I work just as hard as a man, even harder, and you say I’m still not good enough. I bear the lash and eat just as much, and I’m still not good enough. Sojourner is trying to prove everything a black woman can do, maybe even more than a man, and she is asking whoever is listening, Aren’t you a woman?” I feel as though Sojourner is presenting more than two points of view that are very important and are still important today. One is women’s rights, another is African-American rights, and the last is slavery. All three issues were very important and still are in today’s societies.
I also feel as though she is contradicting herself because first, she says she should be helped everywhere she goes because she is a female, and then she complains when she gets special treatment because she is a female. I believe that the question of the matter is not whether Sojourner repeats a question or whether we pay attention to her question. Independently of what the question means or what the person asks, the fact of the matter is that we are what we are and not (never) what others want us to be or become. The hard part is to have the strength to defend our beliefs and never give in to the desires of others. It is this particular belief of mine that leads me to think that there is no crime worse than the theft of identity. Women and not only women around the whole world suffered from these crimes, and the color of their skin was not always brown on the bodies of the sufferers.

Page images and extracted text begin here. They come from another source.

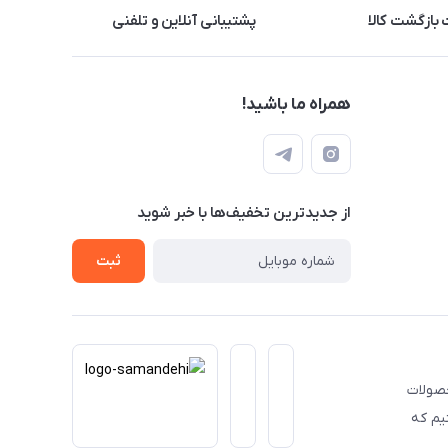
بازگشت کالا
پشتیبانی آنلاین و تلفنی
همراه ما باشید!
از جدید‌ترین تخفیف‌ها با‌ خبر شوید
ثبت
حصولات
یم که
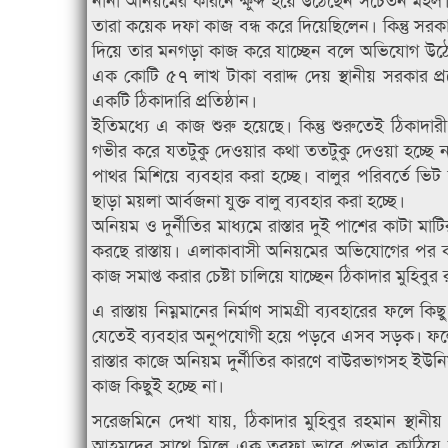
তারা কয়েক দফা কাজ বন্ধ করে দিয়েছিলেন। কিন্তু সরকার 
দিয়ে তার মনগড়া কাজ করে যাচ্ছেন বলে অভিযোগ উঠেছে।
এক কোটি ৫৭ লাখ টাকা বরাদ্দ দেয় স্থানীয় সরকার প্র
একটি ঠিকাদারি প্রতিষ্ঠান।
ইতিমধ্যে এ কাজ শুরু হয়েছে। কিন্তু শুরুতেই ঠিকাদারী
গভীর করে যতটুকু দেওয়ার কথা ততটুকু দেওয়া হচ্ছে ন
পাথর মিশিয়ে ব্যবহার করা হচ্ছে। বালুর পরিবর্তে ভিট 
ছাড়া ময়লা আর্বজনা যুক্ত বালু ব্যবহার করা হচ্ছে।
অনিয়ম ও দুর্নীতির মাধ্যমে রাস্তার দুই পাশের কাটা মাটি
করছে রাস্তায়। এলাকাবাসী অনিয়মের অভিযোগের পর 
কাজ সমাপ্ত করার চেষ্টা চালিয়ে যাচ্ছেন ঠিকাদার মুহিবুর
এ রাস্তায় নিম্নমানের নির্মাণ সামগ্রী ব্যবহারের ফলে 
যেতেই ব্যবহার অনুপযোগী হয়ে পড়বে এসব সড়ক। ফলে স
রাস্তার কাজে অনিয়ম দুর্নীতির কারণে বাউরভাগসহ ইউন
কাজ কিছুই হচ্ছে না।
সরেজমিনে দেখা যায়, ঠিকাদার মুহিবুর রহমান স্থান
আহমদের সাথে মিলে এক তরফা ভাবে প্রভাব কাঠিয়ে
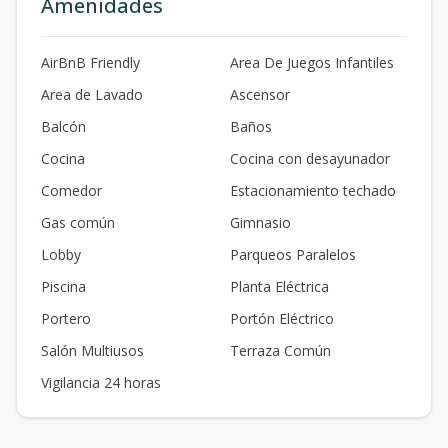
Amenidades
AirBnB Friendly
Area De Juegos Infantiles
Area de Lavado
Ascensor
Balcón
Baños
Cocina
Cocina con desayunador
Comedor
Estacionamiento techado
Gas común
Gimnasio
Lobby
Parqueos Paralelos
Piscina
Planta Eléctrica
Portero
Portón Eléctrico
Salón Multiusos
Terraza Común
Vigilancia 24 horas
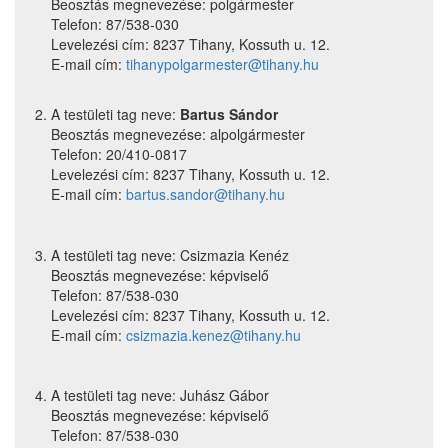
Beosztás megnevezése: polgármester
Telefon: 87/538-030
Levelezési cím: 8237 Tihany, Kossuth u. 12.
E-mail cím:
tihanypolgarmester@tihany.hu
A testületi tag neve:
Bartus Sándor
Beosztás megnevezése: alpolgármester
Telefon: 20/410-0817
Levelezési cím: 8237 Tihany, Kossuth u. 12.
E-mail cím:
bartus.sandor@tihany.hu
A testületi tag neve: Csizmazia Kenéz
Beosztás megnevezése: képviselő
Telefon: 87/538-030
Levelezési cím: 8237 Tihany, Kossuth u. 12.
E-mail cím:
csizmazia.kenez@tihany.hu
A testületi tag neve: Juhász Gábor
Beosztás megnevezése: képviselő
Telefon: 87/538-030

Furthermore, there is no color for the souls, and might we be misled to direct our talk about these things from the particular point of view of the color of some skins? It is needless to say that these skins are those of the sufferers and are never related to the color of the minds or souls of the criminals. Of course, the story is told from the point of view of the winners, but it is the right of the sufferers to keep their strengths and let the world know that the truth has two sides, and both sides are seldom identical.
In any case, who decides who wins? In one way or another, we are sufferers and survivors in this world, and the sacrifices we make, voluntarily or not, will become our key to a better way of life, sooner or later. May Sojourner’s soul, wherever it might be, be cleaned and recognized for her strengths, and may our time spent in remembering her, or even in talking about her, or even through including her in some project of ours, be another push to bring her memory (one among millions) out of the darkness and into the light of truth, respect, and honorability.